_Excerpted data_:

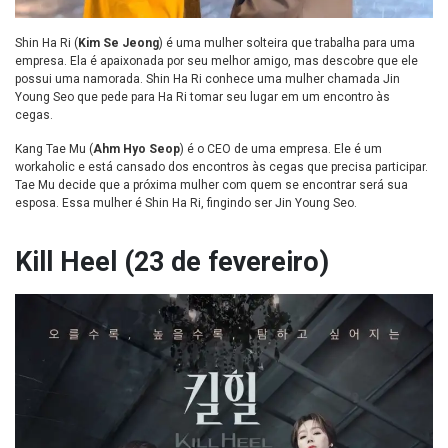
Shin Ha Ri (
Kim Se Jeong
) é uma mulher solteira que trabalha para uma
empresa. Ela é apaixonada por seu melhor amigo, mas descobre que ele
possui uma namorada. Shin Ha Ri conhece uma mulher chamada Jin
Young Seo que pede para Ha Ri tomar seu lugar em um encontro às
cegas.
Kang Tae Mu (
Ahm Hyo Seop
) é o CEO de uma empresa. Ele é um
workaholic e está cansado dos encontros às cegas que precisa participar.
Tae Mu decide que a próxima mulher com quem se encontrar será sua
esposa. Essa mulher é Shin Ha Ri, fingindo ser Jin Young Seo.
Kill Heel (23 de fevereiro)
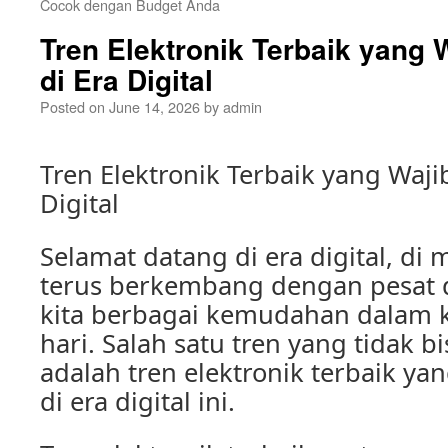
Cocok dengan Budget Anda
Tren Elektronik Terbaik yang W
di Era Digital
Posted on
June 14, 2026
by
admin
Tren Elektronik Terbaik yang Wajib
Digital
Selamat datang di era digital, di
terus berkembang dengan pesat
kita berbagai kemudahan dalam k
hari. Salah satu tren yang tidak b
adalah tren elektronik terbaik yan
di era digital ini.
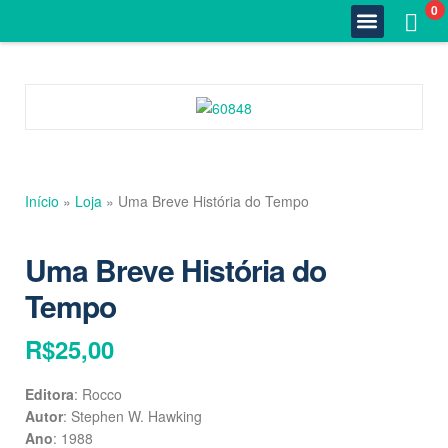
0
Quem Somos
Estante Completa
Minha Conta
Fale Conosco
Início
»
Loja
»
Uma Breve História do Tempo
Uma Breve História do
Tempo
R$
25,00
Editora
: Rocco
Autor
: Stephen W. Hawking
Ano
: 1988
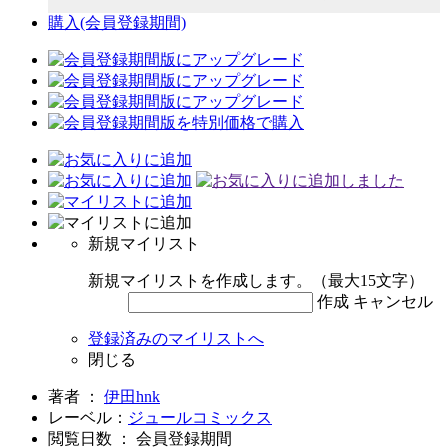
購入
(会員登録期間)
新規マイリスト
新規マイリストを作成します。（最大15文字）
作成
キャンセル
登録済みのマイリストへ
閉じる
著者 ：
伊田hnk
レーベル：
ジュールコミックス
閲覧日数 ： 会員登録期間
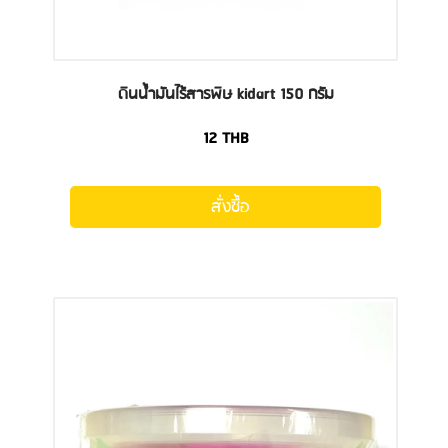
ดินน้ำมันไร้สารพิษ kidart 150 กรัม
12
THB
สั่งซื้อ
==
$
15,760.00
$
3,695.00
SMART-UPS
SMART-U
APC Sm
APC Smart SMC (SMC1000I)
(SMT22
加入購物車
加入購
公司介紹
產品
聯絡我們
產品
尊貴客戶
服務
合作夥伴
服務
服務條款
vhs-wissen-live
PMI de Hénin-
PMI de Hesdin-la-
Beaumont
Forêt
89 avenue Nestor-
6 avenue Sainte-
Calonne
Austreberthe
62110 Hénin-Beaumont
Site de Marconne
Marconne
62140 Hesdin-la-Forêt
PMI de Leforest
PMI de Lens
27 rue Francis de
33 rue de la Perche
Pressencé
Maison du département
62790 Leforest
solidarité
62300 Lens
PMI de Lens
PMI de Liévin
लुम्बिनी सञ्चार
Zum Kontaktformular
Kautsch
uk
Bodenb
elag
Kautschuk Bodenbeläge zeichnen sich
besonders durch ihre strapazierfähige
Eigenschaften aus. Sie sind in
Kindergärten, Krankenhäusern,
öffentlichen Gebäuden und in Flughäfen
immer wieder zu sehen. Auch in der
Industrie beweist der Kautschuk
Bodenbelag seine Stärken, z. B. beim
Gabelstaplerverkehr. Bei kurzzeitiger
...
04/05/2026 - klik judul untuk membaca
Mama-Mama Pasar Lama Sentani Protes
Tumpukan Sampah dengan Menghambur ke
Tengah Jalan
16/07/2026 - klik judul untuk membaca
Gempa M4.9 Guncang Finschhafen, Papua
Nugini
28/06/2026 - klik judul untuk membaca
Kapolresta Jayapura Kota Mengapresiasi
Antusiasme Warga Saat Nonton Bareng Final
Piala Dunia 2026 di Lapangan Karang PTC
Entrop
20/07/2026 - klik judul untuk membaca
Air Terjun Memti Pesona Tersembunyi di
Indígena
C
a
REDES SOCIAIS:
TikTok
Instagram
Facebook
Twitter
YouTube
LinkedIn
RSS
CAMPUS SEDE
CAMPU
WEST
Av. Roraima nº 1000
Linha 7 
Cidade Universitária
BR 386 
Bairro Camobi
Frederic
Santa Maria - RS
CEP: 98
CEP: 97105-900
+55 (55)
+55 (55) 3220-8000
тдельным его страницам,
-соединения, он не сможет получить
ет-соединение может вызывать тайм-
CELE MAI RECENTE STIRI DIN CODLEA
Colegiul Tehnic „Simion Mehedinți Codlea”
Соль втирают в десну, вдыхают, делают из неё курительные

_Exercise instructions_: Exactly the lines above from the one with "20/07/2026 - klik judul untuk membaca" to the one with "Соль втирают в", both included, are to be quoted; leave the rest out.

_Answer to the problem_:
20/07/2026 - klik judul untuk membaca
Air Terjun Memti Pesona Tersembunyi di
Indígena
C
a
REDES SOCIAIS:
TikTok
Instagram
Facebook
Twitter
YouTube
LinkedIn
RSS
CAMPUS SEDE
CAMPU
WEST
Av. Roraima nº 1000
Linha 7 
Cidade Universitária
BR 386 
Bairro Camobi
Frederic
Santa Maria - RS
CEP: 98
CEP: 97105-900
+55 (55)
+55 (55) 3220-8000
тдельным его страницам,
-соединения, он не сможет получить
ет-соединение может вызывать тайм-
CELE MAI RECENTE STIRI DIN CODLEA
Colegiul Tehnic „Simion Mehedinți Codlea”
Соль втирают в десну, вдыхают, делают из неё курительные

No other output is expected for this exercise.